40 Cet exemple illustre : les décalages temporels entre les transformations des trois dimensions de l’espace (pratiqué, conçu, vécu) ; les tensions liées à la confrontation de conceptions différentes du juste et de l’injuste (procédural ou redistributif, culturel ou économique) ; les impossibilités de communication dues au fait que les acteurs se réfèrent à des échelles différentes ; les oppositions entre des définitions différentes des groupes envers lesquels doit être reconnue une obligation de justice.

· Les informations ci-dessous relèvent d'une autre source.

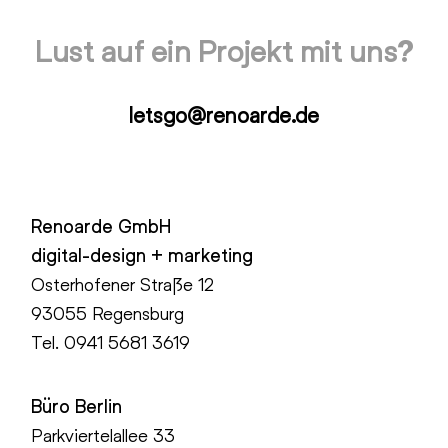
Lust auf ein Projekt mit uns?
letsgo@renoarde.de
Renoarde GmbH
digital-design + marketing
Osterhofener Straße 12
93055 Regensburg
Tel.
0941 5681 3619
Büro Berlin
Parkviertelallee 33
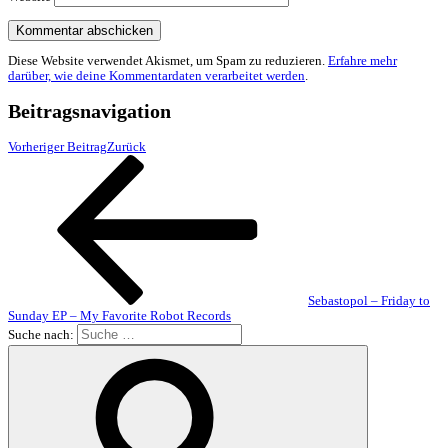
Diese Website verwendet Akismet, um Spam zu reduzieren.
Erfahre mehr
darüber, wie deine Kommentardaten verarbeitet werden
.
Beitragsnavigation
Vorheriger Beitrag
Zurück
Sebastopol – Friday to
Sunday EP – My Favorite Robot Records
Suche nach:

41 La suite de l’histoire de John Dube Village est à la fois surprenante et habituelle. Habituelle car dans la suite du processus de réclamation de l’association de résidents de Dunnottar a connu les résultats attendus. Au niveau métropolitain, leur plainte a été rejetée comme non-fondée ; ils ont par la suite fait appel de cette décision auprès du ministère provincial du logement mais ont de nouveau été déboutés. Ce processus a seulement retardé le projet John Dube Village, en 2010 les premiers habitants y sont installés et une extension est prévue pour arriver à un total 4312 logements.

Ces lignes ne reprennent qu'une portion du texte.